* _About this exercise_
Output a faithful copy of the entries, every picture removed.

=== Record excerpts ===

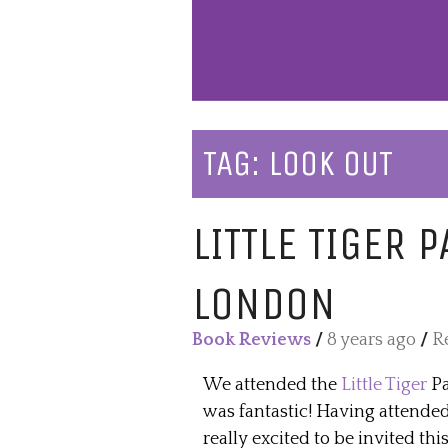
TAG:
LOOK OUT
LITTLE TIGER 
LONDON
Book Reviews
/
8 years ago
/
R
We attended the
Little Tiger
Pa
was fantastic! Having attende
really excited to be invited thi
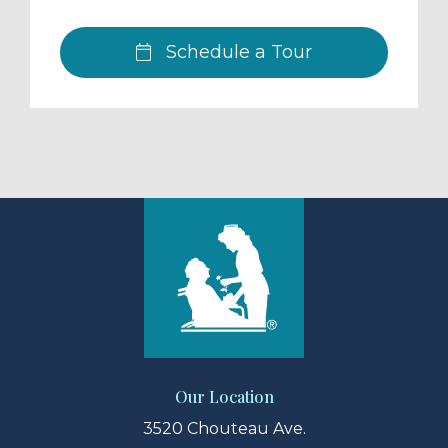
Schedule a Tour
Our Location
3520 Chouteau Ave.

===

* _Response box_
TAG:
LOOK OUT
LITTLE TIGER 
LONDON
Book Reviews
/
8 years ago
/
R
We attended the
Little Tiger
Pa
was fantastic! Having attende
really excited to be invited thi
Schedule a Tour
Our Location
3520 Chouteau Ave.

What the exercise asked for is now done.